Reviews for Isolde's Seven
Unknown Survivor chapter 1 . 9/13/2008
That was really good. Nice job. (:

~Unknown Survivor~
pinkfairyfloss chapter 1 . 9/13/2008
this is such a beautiful poem

i love how each line flows so well into the next and the rhyming is awesome (im jelous of those who can rhyme as mine never seems to work right :/)

great writing
Justin Vengeance chapter 1 . 9/12/2008
Right back at you, I love your ending. I think I would like to see some different stanzas, maybe a new one each time the word seven appears. Speaking of which, I love the use of the seven in this. Nicely done.

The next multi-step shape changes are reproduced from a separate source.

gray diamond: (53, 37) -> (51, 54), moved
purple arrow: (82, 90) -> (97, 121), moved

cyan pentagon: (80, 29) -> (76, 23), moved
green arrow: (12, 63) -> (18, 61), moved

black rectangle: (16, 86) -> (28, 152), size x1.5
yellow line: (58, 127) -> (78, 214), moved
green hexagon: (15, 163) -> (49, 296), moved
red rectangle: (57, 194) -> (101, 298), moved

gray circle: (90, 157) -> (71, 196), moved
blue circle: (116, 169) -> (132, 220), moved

And just to answer your question, a tanka has no repetition or rhyming just like a haiku except longer. I like to make unexpected like breaks like this:

line1

line2

line3

line4

line5

etc.

So sometimes I'm more of a traditional guy, but others I'm not, lol
May Elizabeth chapter 1 . 9/10/2008
I love this for so many reasons, I like the flow, tone, and the vivid imagery. Good job. :D Peace.
Asphodelus chapter 1 . 10/13/2007
I love the tone of this, really beautiful.

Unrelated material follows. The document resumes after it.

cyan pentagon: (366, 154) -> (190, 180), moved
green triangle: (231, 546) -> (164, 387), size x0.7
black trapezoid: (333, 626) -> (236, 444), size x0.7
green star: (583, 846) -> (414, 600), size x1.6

I dunno why but the last verse reminds me of "Bleed It Out" by Linkin Park.
life on rewind chapter 1 . 10/3/2007
Oh, originality on a normally ruined idea! &favourites for you!

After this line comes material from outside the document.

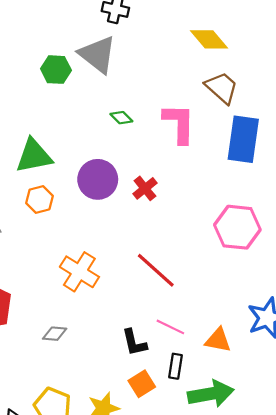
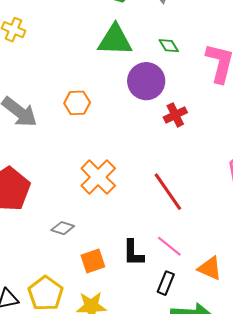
green triangle: (34, 156) -> (115, 40), moved
purple circle: (98, 179) -> (146, 81), moved
orange square: (142, 384) -> (93, 261), moved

Punctuation. It expresses places where you want the reader to pause and helps with flow and metre. If you dislike using punctuation, I respect that, but if you’re open to comments then maybe you should consider this one!

If you don't like using punctuation in poems, I 'pologise. I feel it's essential, so I tend to nitpick it ...

Thank you for posting this! Maybe you wouldn’t mind checking out a few of my writings too if you feel like it and liked the review? If you do, I recommend my rants. I hope the concrit helped!

Sakura.

[Yes, I copy/paste most of my reviews. So sue me. The concrit changes per review, and you get tips, right? Win/win situation. End of.]
Arafax chapter 1 . 9/28/2007
Loved the word use in this piece. The rhyming was good as well. Keep up the good work.

~Arafax~
McKenzie Drestire chapter 1 . 9/20/2007
The rythem was strong an fluid, it was a pleasure to read because it was so effortless in it's form. Amazing job.

Peaceout, kenzie
asdf will chapter 1 . 9/20/2007
Rhyme schemes, rhyme schemes! I love 'em, yet I have trouble creating them. Good job, keep up the work.
Counting Petals chapter 1 . 9/18/2007
It rhymed, but at the same time it didn't sound simplistic like it would if I tried the same thing. I also really liked the flow, and the imagery, too. (Which you've probably gotten a lot of, but it's for a reason.)
wecouldgoandget40s chapter 1 . 9/17/2007
This is really good. It sets a really calm, mellow mood. And that's not a bad thing ;)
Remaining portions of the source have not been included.